Page-level text extractions:
—————

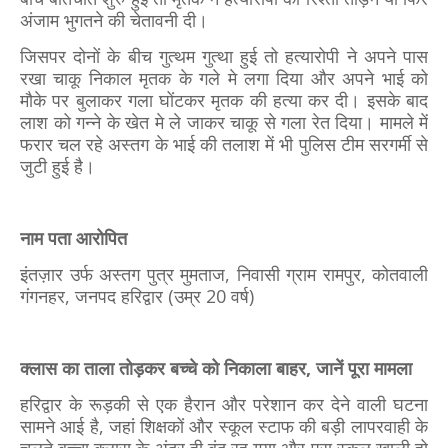
अंजाम भुगतने की चेतावनी दी।
जिसपर दोनों के बीच गुत्थम गुत्था हुई तो हत्यारोपी ने अपने पास
रखा चाकू निकाल मृतक के गले मे लगा दिया और अपने भाई को
मौके पर बुलाकर गला घोंटकर मृतक की हत्या कर दी। इसके बाद
लाश को गन्ने के खेत मे ले जाकर चाकू से गला रेत दिया। मामले में
फरार चल रहे अस्तग के भाई की तलाश में भी पुलिस टीम सरगर्मी से
जुटी हुई है।
नाम पता आरोपित
इंतज़ार उर्फ अस्तग पुत्र मुमताज, निवासी ग्राम रामपुर, कोतवाली
गंगनहर, जनपद हरिद्वार (उम्र 20 वर्ष)
क्लास का ताला तोड़कर बच्चे को निकाला बाहर, जानें पूरा मामला
हरिद्वार के रूड़की से एक हैरान और परेशान कर देने वाली घटना
सामने आई है, जहां शिक्षकों और स्कूल स्टाफ की बड़ी लापरवाही के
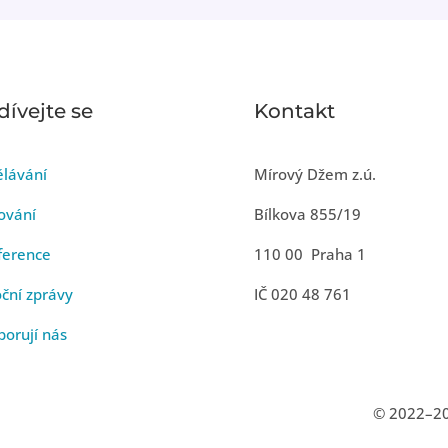
dívejte se
Kontakt
ělávání
Mírový Džem z.ú.
ování
Bílkova 855/19
ference
110 00 Praha 1
ční zprávy
IČ 020 48 761
orují nás
© 2022–20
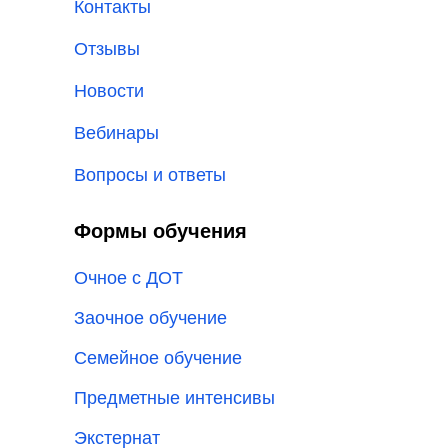
Контакты
Отзывы
Новости
Вебинары
Вопросы и ответы
Формы обучения
Очное с ДОТ
Заочное обучение
Семейное обучение
Предметные интенсивы
Экстернат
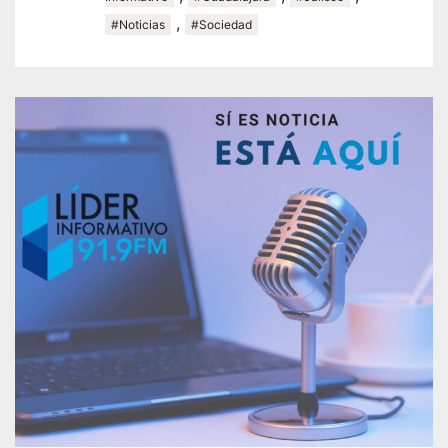
,
#Noticias
#Sociedad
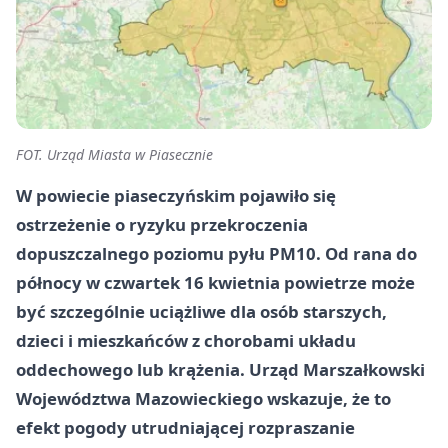
FOT. Urząd Miasta w Piasecznie
W powiecie piaseczyńskim pojawiło się
ostrzeżenie o ryzyku przekroczenia
dopuszczalnego poziomu pyłu PM10. Od rana do
północy w czwartek 16 kwietnia powietrze może
być szczególnie uciążliwe dla osób starszych,
dzieci i mieszkańców z chorobami układu
oddechowego lub krążenia. Urząd Marszałkowski
Województwa Mazowieckiego wskazuje, że to
efekt pogody utrudniającej rozpraszanie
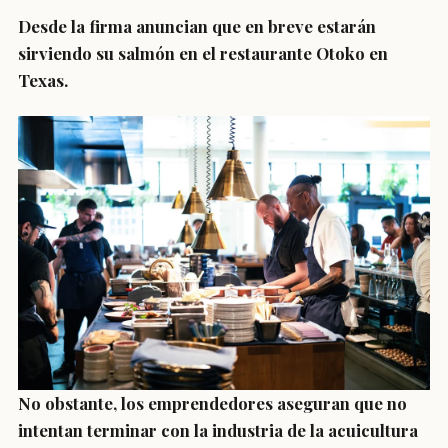
Desde la firma anuncian que en breve estarán
sirviendo su salmón en el restaurante Otoko en
Texas.
No obstante, los emprendedores aseguran que no
intentan terminar con la industria de la acuicultura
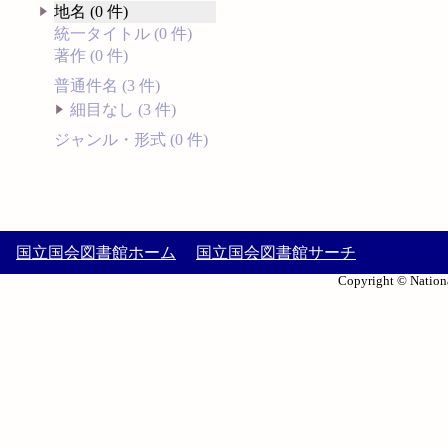
地名 (0 件)
統一タイトル (0 件)
著作 (0 件)
普通件名 (3 件)
細目なし (3 件)
ジャンル・形式 (0 件)
国立国会図書館ホーム
国立国会図書館サーチ
Copyright © Nationa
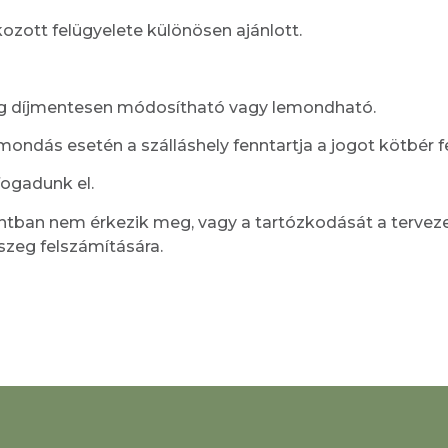
ozott felügyelete különösen ajánlott.
pig díjmentesen módosítható vagy lemondható.
mondás esetén a szálláshely fenntartja a jogot kötbér f
ogadunk el.
ntban nem érkezik meg, vagy a tartózkodását a terveze
sszeg felszámítására.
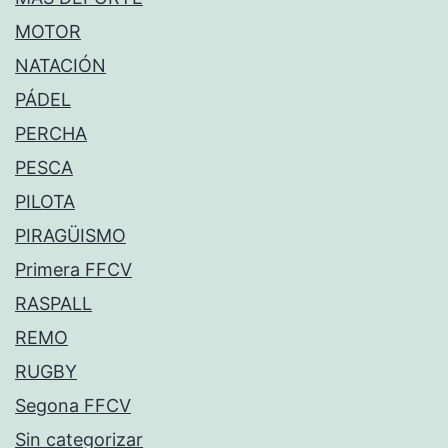
MOTOR
NATACIÓN
PÁDEL
PERCHA
PESCA
PILOTA
PIRAGÜISMO
Primera FFCV
RASPALL
REMO
RUGBY
Segona FFCV
Sin categorizar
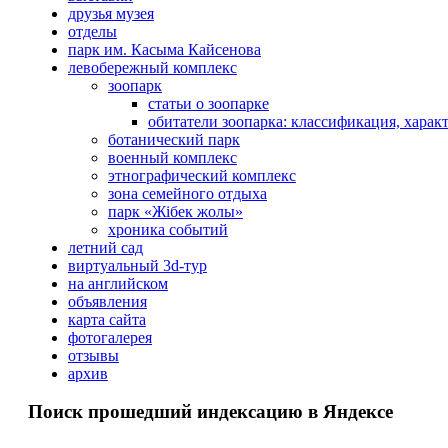
друзья музея
отделы
парк им. Касыма Кайсенова
левобережный комплекс
зоопарк
статьи о зоопарке
обитатели зоопарка: классификация, харак
ботанический парк
военный комплекс
этнографический комплекс
зона семейного отдыха
парк «Жібек жолы»
хроника событий
летний сад
виртуальный 3d-тур
на английском
объявления
карта сайта
фотогалерея
отзывы
архив
Поиск прошедший индексацию в Яндексе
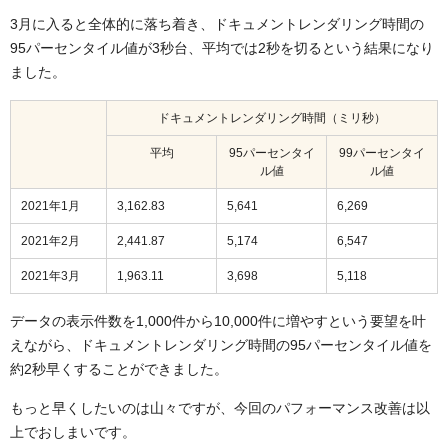
3月に入ると全体的に落ち着き、ドキュメントレンダリング時間の
95パーセンタイル値が3秒台、平均では2秒を切るという結果になり
ました。
ドキュメントレンダリング時間（ミリ秒）
平均
95パーセンタイ
99パーセンタイ
ル値
ル値
2021年1月
3,162.83
5,641
6,269
2021年2月
2,441.87
5,174
6,547
2021年3月
1,963.11
3,698
5,118
データの表示件数を1,000件から10,000件に増やすという要望を叶
えながら、ドキュメントレンダリング時間の95パーセンタイル値を
約2秒早くすることができました。
もっと早くしたいのは山々ですが、今回のパフォーマンス改善は以
上でおしまいです。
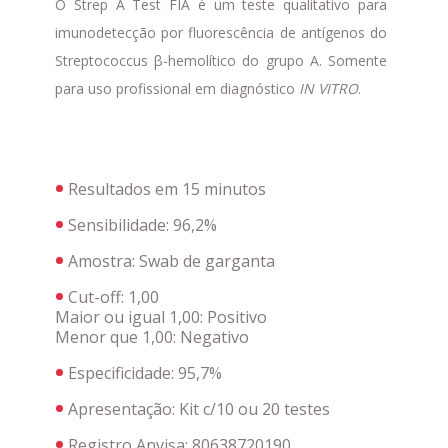
O Strep A Test FIA é um teste qualitativo para
imunodetecção por fluorescência de antígenos do
Streptococcus β-hemolítico do grupo A. Somente
para uso profissional em diagnóstico
IN VITRO
.
Resultados em 15 minutos
Sensibilidade: 96,2%
Amostra: Swab de garganta
Cut-off: 1,00
Maior ou igual 1,00: Positivo
Menor que 1,00: Negativo
Especificidade: 95,7%
Apresentação:
Kit c/10 ou 20 testes
Registro Anvisa:
80638720190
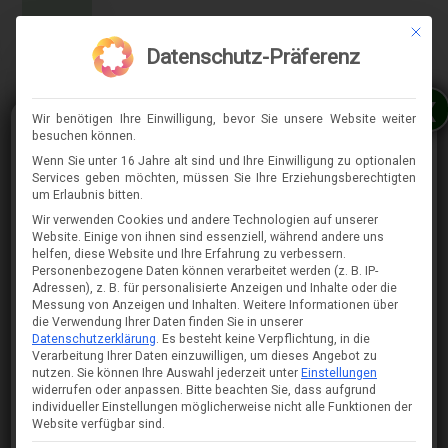
Mit die
MENÜ
Datenschutz-Präferenz
x
Wir benötigen Ihre Einwilligung, bevor Sie unsere Website weiter
besuchen können.
Wenn Sie unter 16 Jahre alt sind und Ihre Einwilligung zu optionalen
Services geben möchten, müssen Sie Ihre Erziehungsberechtigten
⇈
um Erlaubnis bitten.
Wir verwenden Cookies und andere Technologien auf unserer
Website. Einige von ihnen sind essenziell, während andere uns
helfen, diese Website und Ihre Erfahrung zu verbessern.
Personenbezogene Daten können verarbeitet werden (z. B. IP-
Adressen), z. B. für personalisierte Anzeigen und Inhalte oder die
Messung von Anzeigen und Inhalten.
Weitere Informationen über
die Verwendung Ihrer Daten finden Sie in unserer
Datenschutzerklärung
.
Es besteht keine Verpflichtung, in die
Verarbeitung Ihrer Daten einzuwilligen, um dieses Angebot zu
nutzen.
Sie können Ihre Auswahl jederzeit unter
Einstellungen
widerrufen oder anpassen.
Bitte beachten Sie, dass aufgrund
individueller Einstellungen möglicherweise nicht alle Funktionen der
Website verfügbar sind.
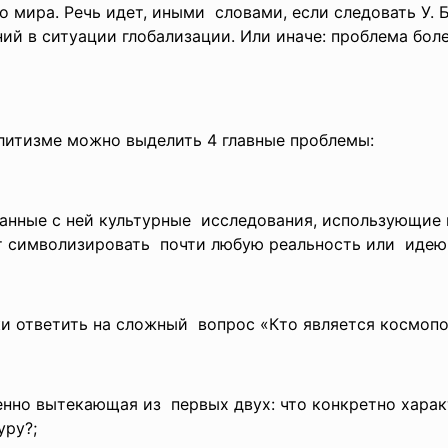
 мира. Речь идет, иными словами, если следовать У. 
ий в ситуации глобализации. Или иначе: проблема бол
литизме можно выделить 4 главные проблемы:
занные с ней культурные исследования, использующие
т
символизировать почти любую реальность или идею
и ответить на сложный вопрос «Кто является
космопо
енно вытекающая из первых двух: что конкретно хара
уру?;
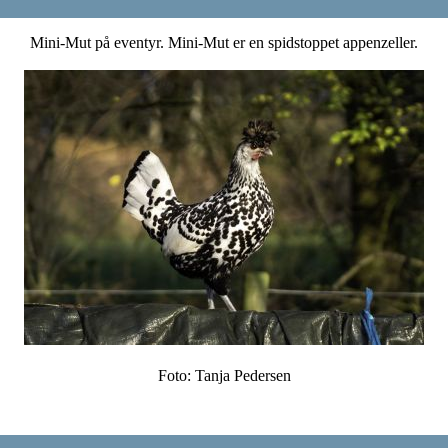
Mini-Mut på eventyr. Mini-Mut er en spidstoppet appenzeller.
Foto: Tanja Pedersen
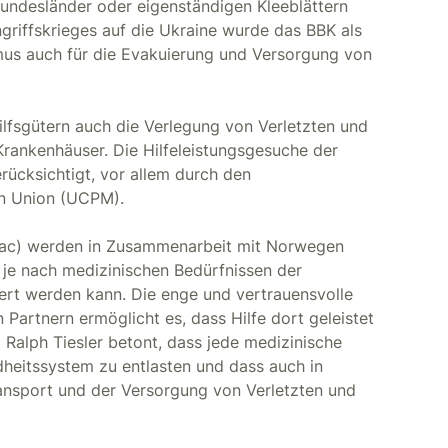
ndesländer oder eigenständigen Kleeblättern
riffskrieges auf die Ukraine wurde das BBK als
mus auch für die Evakuierung und Versorgung von
ilfsgütern auch die Verlegung von Verletzten und
rankenhäuser. Die Hilfeleistungsgesuche der
rücksichtigt, vor allem durch den
n Union (UCPM).
Vac) werden in Zusammenarbeit mit Norwegen
 je nach medizinischen Bedürfnissen der
iert werden kann. Die enge und vertrauensvolle
Partnern ermöglicht es, dass Hilfe dort geleistet
 Ralph Tiesler betont, dass jede medizinische
dheitssystem zu entlasten und dass auch in
ansport und der Versorgung von Verletzten und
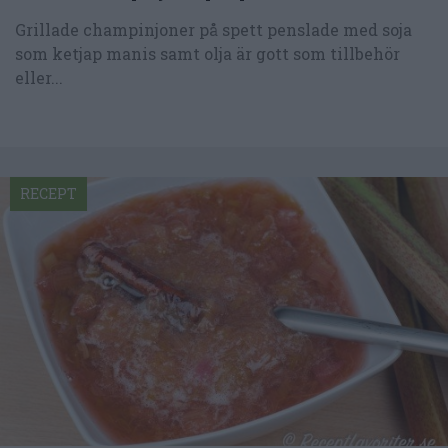
Grillade champinjoner på spett penslade med soja
som ketjap manis samt olja är gott som tillbehör
eller...
RECEPT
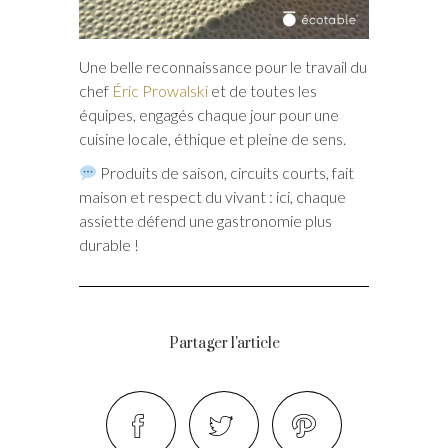
Une belle reconnaissance pour le travail du
chef
Éric Prowalski
et de toutes les
équipes, engagés chaque jour pour une
cuisine locale, éthique et pleine de sens.
Produits de saison, circuits courts, fait
maison et respect du vivant : ici, chaque
assiette défend une gastronomie plus
durable !
Partager l'article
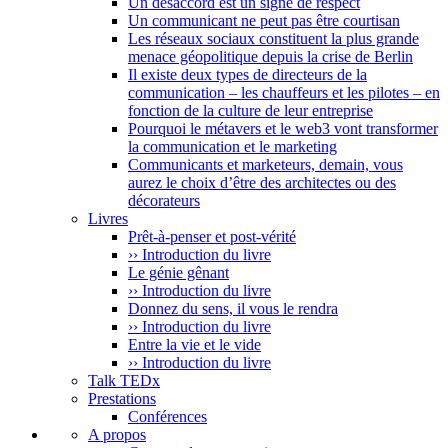
Un désaccord est un signe de respect
Un communicant ne peut pas être courtisan
Les réseaux sociaux constituent la plus grande
menace géopolitique depuis la crise de Berlin
Il existe deux types de directeurs de la
communication – les chauffeurs et les pilotes – en
fonction de la culture de leur entreprise
Pourquoi le métavers et le web3 vont transformer
la communication et le marketing
Communicants et marketeurs, demain, vous
aurez le choix d’être des architectes ou des
décorateurs
Livres
Prêt-à-penser et post-vérité
›› Introduction du livre
Le génie gênant
›› Introduction du livre
Donnez du sens, il vous le rendra
›› Introduction du livre
Entre la vie et le vide
›› Introduction du livre
Talk TEDx
Prestations
Conférences
A propos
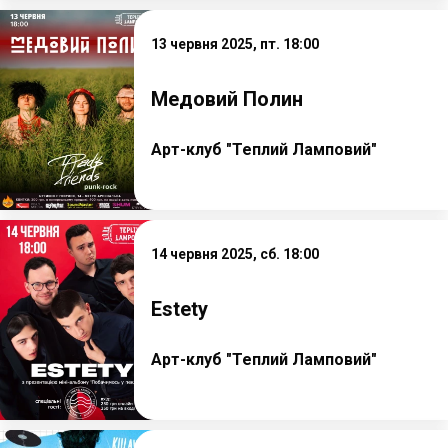
13 червня 2025, пт. 18:00
Медовий Полин
Арт-клуб "Теплий Ламповий"
14 червня 2025, сб. 18:00
Estety
Арт-клуб "Теплий Ламповий"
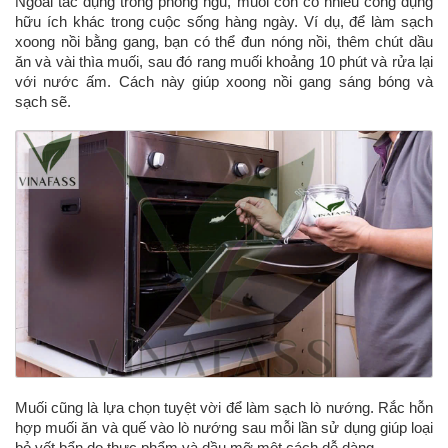
Ngoài tác dụng trong phòng ngủ, muối còn có nhiều công dụng
hữu ích khác trong cuộc sống hàng ngày. Ví dụ, để làm sạch
xoong nồi bằng gang, bạn có thể đun nóng nồi, thêm chút dầu
ăn và vài thìa muối, sau đó rang muối khoảng 10 phút và rửa lại
với nước ấm. Cách này giúp xoong nồi gang sáng bóng và
sạch sẽ.
Muối cũng là lựa chọn tuyệt vời để làm sạch lò nướng. Rắc hỗn
hợp muối ăn và quế vào lò nướng sau mỗi lần sử dụng giúp loại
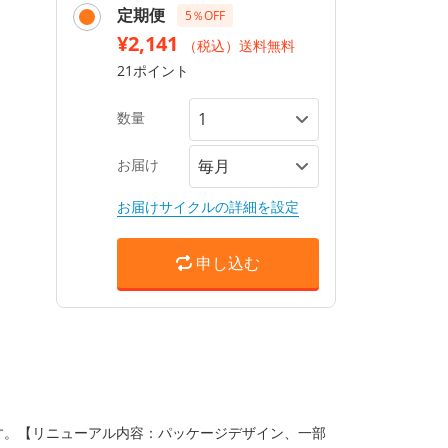
定期便
5％OFF
¥2,141
（税込）送料無料
21ポイント
数量
お届け
お届けサイクルの詳細を設定
申し込む
ます。【リニューアル内容：パッケージデザイン、一部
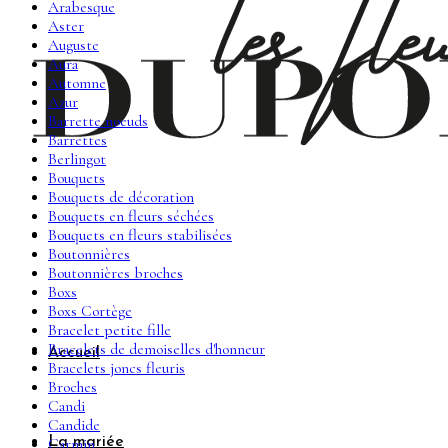
Arabesque
Aster
Auguste
Aura
Automne
Azur
Barrette noeuds
Barrettes
Berlingot
Bouquets
Bouquets de décoration
Bouquets en fleurs séchées
Bouquets en fleurs stabilisées
Boutonnières
Boutonnières broches
Boxs
Boxs Cortège
Bracelet petite fille
Bracelets de demoiselles d'honneur
Accueil
Bracelets joncs fleuris
Broches
Candi
Candide
La mariée
Carmin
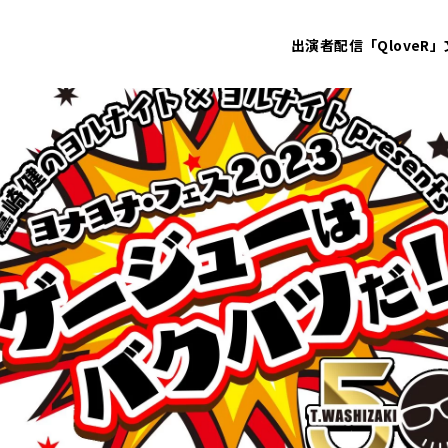
出演者
配信「QloveR」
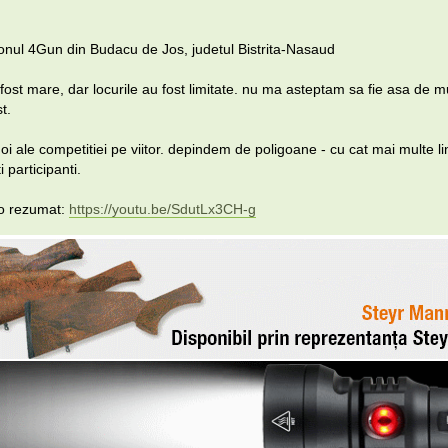
gonul 4Gun din Budacu de Jos, judetul Bistrita-Nasaud
fost mare, dar locurile au fost limitate. nu ma asteptam sa fie asa de m
t.
oi ale competitiei pe viitor. depindem de poligoane - cu cat mai multe li
 participanti.
eo rezumat:
https://youtu.be/SdutLx3CH-g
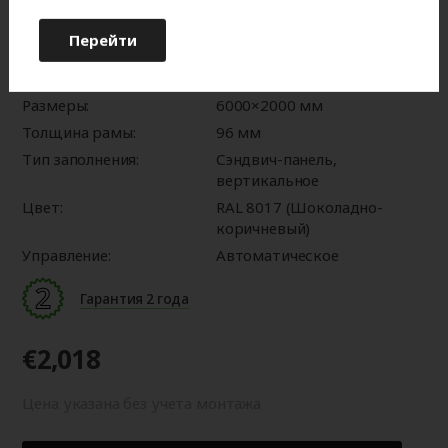
оттенку от изображения на мониторе.
Перейти
Характеристики:
Серия:
Prestige
Размеры:
6000×2000 мм
Толщина рамы:
96 мм
Тип заполнения:
Сэндвич-панель,
вертикальное
Цвет:
RAL 8017 (Шоколадно-
коричневый)
Управление:
Автоматическое
Гарантия 2 года
€2,018
Цена указана без учета монтажа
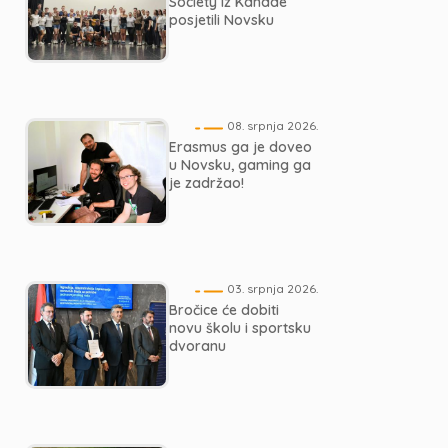
Society iz Kanade
posjetili Novsku
08. srpnja 2026.
Erasmus ga je doveo
u Novsku, gaming ga
je zadržao!
03. srpnja 2026.
Bročice će dobiti
novu školu i sportsku
dvoranu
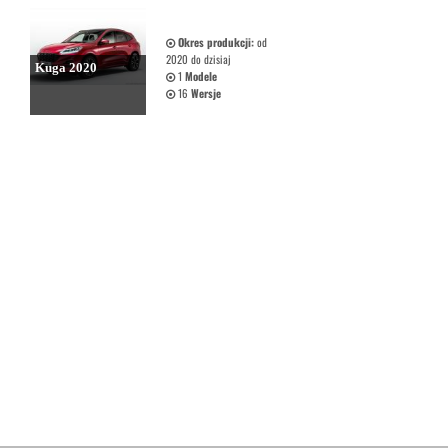
Okres produkcji:
od
2020 do dzisiaj
Kuga 2020
1
Modele
16
Wersje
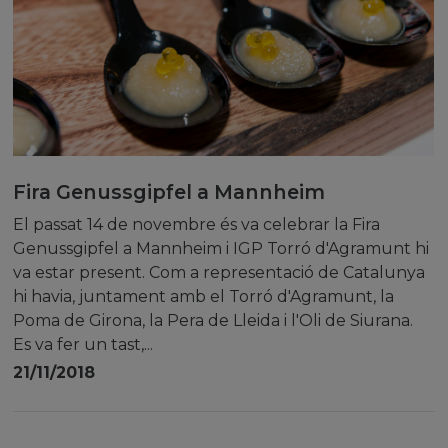
Fira Genussgipfel a Mannheim
El passat 14 de novembre és va celebrar la Fira
Genussgipfel a Mannheim i IGP Torró d'Agramunt hi
va estar present. Com a representació de Catalunya
hi havia, juntament amb el Torró d'Agramunt, la
Poma de Girona, la Pera de Lleida i l'Oli de Siurana.
Es va fer un tast,...
21/11/2018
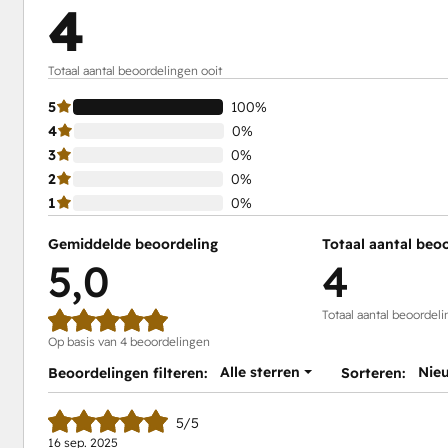
4
Totaal aantal beoordelingen ooit
5
100%
4
0%
3
0%
2
0%
1
0%
Gemiddelde beoordeling
Totaal aantal beo
5,0
4
Totaal aantal beoordeli
Op basis van 4 beoordelingen
Alle sterren
Nie
Beoordelingen filteren:
Sorteren:
5/5
16 sep. 2025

—————

> EXERCISE: Wherever a line of the records above contains the string "sind", copy that line out.

> RESPONSE BELOW:
Wenn Sie unter 16 Jahre alt sind und Ihre Einwilligung zu optionalen
Website. Einige von ihnen sind essenziell, während andere uns
Website verfügbar sind.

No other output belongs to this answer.